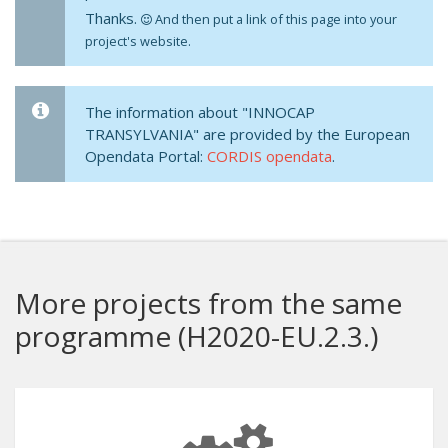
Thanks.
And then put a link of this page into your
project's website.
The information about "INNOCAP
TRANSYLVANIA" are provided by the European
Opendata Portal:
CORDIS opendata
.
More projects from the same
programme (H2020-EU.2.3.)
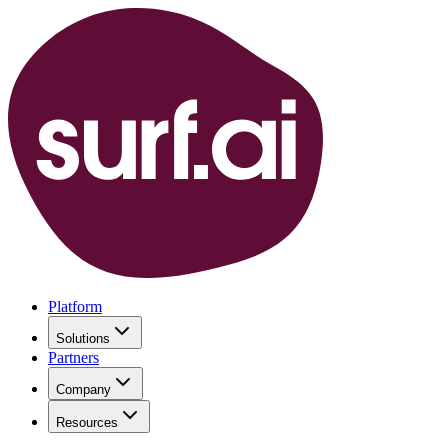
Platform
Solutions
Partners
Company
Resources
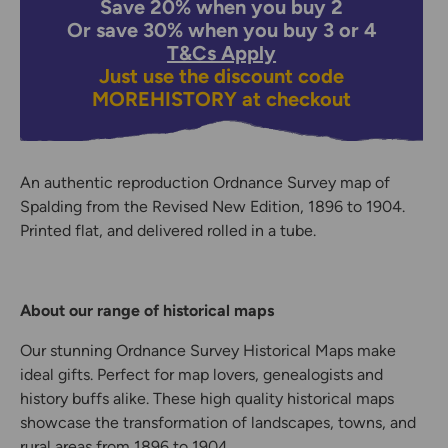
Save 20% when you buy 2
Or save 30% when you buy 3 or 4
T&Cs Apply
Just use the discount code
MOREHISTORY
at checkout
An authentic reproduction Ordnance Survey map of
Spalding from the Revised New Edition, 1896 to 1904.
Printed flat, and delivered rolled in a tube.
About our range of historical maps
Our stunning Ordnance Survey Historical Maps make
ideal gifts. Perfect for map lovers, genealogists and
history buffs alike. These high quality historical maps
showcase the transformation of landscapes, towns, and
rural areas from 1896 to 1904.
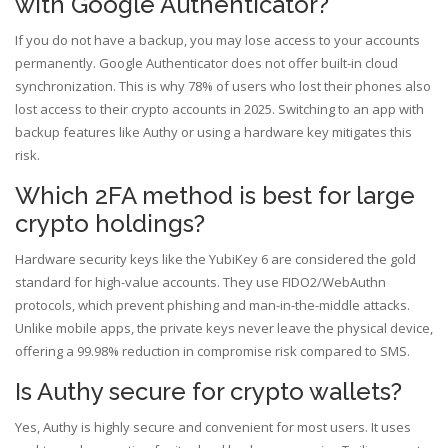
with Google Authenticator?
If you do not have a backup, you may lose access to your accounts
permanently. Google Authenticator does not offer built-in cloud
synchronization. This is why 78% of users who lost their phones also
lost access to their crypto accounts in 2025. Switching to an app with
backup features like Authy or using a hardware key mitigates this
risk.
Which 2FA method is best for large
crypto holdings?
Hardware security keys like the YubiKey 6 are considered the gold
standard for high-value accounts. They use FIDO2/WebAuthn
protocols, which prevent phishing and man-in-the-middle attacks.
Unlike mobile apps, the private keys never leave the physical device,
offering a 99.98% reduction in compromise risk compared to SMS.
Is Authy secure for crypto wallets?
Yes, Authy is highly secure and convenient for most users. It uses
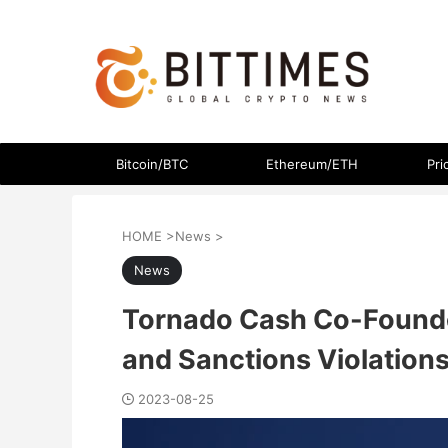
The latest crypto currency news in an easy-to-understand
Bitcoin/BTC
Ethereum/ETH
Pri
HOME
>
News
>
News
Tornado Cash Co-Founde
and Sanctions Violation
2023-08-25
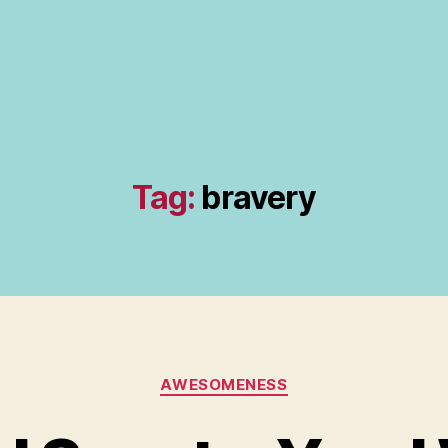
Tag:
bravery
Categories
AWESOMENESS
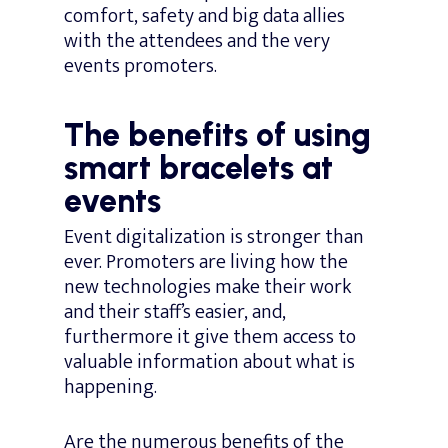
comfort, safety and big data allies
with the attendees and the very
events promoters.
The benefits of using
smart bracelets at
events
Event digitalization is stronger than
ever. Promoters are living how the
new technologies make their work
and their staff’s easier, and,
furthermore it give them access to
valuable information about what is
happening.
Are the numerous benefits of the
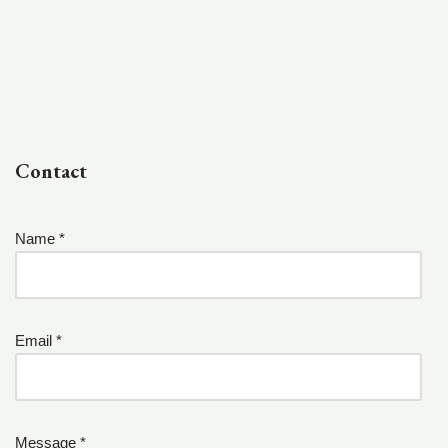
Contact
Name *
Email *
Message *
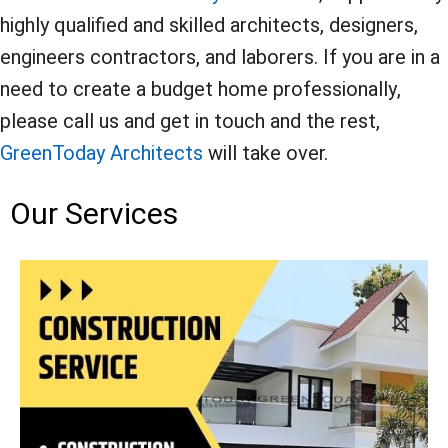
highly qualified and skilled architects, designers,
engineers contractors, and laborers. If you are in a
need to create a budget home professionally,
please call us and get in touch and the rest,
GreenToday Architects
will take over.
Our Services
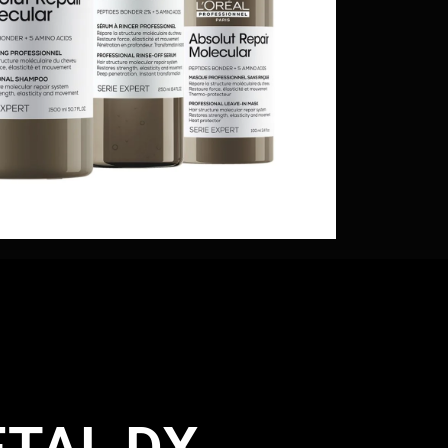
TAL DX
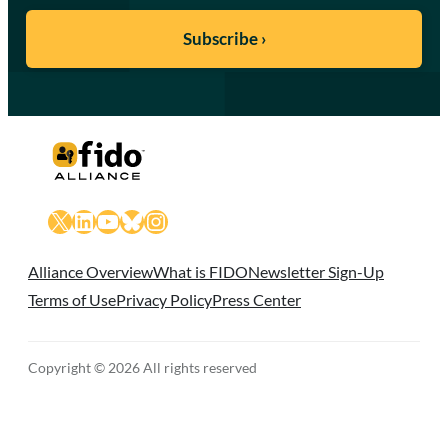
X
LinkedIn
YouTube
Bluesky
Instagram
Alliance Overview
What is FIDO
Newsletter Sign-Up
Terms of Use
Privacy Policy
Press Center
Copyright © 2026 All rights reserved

--------------------------------------------------

(TASK): Print all entries exactly; skip the pictures.

(YOUR SOLUTION):
Thanks.
And then put a link of this page into your
project's website.
The information about "INNOCAP
TRANSYLVANIA" are provided by the European
Opendata Portal:
CORDIS opendata
.
More projects from the same
programme (H2020-EU.2.3.)
Platform
Solutions
Partners
Company
Resources
Save 20% when you buy 2
Or save 30% when you buy 3 or 4
T&Cs Apply
Just use the discount code
MOREHISTORY
at checkout
An authentic reproduction Ordnance Survey map of
Spalding from the Revised New Edition, 1896 to 1904.
Printed flat, and delivered rolled in a tube.
About our range of historical maps
Our stunning Ordnance Survey Historical Maps make
ideal gifts. Perfect for map lovers, genealogists and
history buffs alike. These high quality historical maps
showcase the transformation of landscapes, towns, and
rural areas from 1896 to 1904.
with Google Authenticator?
If you do not have a backup, you may lose access to your accounts
permanently. Google Authenticator does not offer built-in cloud
synchronization. This is why 78% of users who lost their phones also
lost access to their crypto accounts in 2025. Switching to an app with
backup features like Authy or using a hardware key mitigates this
risk.
Which 2FA method is best for large
crypto holdings?
Hardware security keys like the YubiKey 6 are considered the gold
standard for high-value accounts. They use FIDO2/WebAuthn
protocols, which prevent phishing and man-in-the-middle attacks.
Unlike mobile apps, the private keys never leave the physical device,
offering a 99.98% reduction in compromise risk compared to SMS.
Is Authy secure for crypto wallets?
Yes, Authy is highly secure and convenient for most users. It uses
The latest crypto currency news in an easy-to-understand
Bitcoin/BTC
Ethereum/ETH
Pri
HOME
>
News
>
News
Tornado Cash Co-Founde
and Sanctions Violation
2023-08-25
Tag:
bravery
Categories
AWESOMENESS
comfort, safety and big data allies
with the attendees and the very
events promoters.
The benefits of using
smart bracelets at
events
Event digitalization is stronger than
ever. Promoters are living how the
new technologies make their work
and their staff’s easier, and,
furthermore it give them access to
valuable information about what is
happening.
Are the numerous benefits of the
Contact
Name *
Email *
Message *
highly qualified and skilled architects, designers,
engineers contractors, and laborers. If you are in a
need to create a budget home professionally,
please call us and get in touch and the rest,
GreenToday Architects
will take over.
Our Services
TAL DX
X
LinkedIn
YouTube
Bluesky
Instagram
Alliance Overview
What is FIDO
Newsletter Sign-Up
Terms of Use
Privacy Policy
Press Center
Copyright © 2026 All rights reserved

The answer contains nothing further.